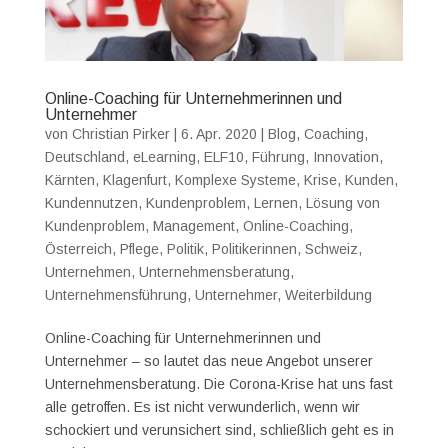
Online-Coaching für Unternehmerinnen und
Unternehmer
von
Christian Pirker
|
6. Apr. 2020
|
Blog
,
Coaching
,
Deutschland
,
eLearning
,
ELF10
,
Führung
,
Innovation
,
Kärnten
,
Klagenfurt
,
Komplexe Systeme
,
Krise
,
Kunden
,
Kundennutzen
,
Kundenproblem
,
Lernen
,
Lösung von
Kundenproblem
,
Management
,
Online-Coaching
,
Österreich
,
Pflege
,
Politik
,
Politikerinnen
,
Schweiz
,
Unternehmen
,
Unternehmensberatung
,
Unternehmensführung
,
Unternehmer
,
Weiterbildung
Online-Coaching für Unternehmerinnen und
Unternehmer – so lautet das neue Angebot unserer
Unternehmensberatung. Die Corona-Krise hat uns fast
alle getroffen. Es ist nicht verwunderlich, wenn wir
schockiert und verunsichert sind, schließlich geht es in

= What is expected =
Every line above with the string "Krise" in it needs to be copied.

= Expected answer =
Krise
Unternehmensberatung. Die Corona-Krise hat uns fast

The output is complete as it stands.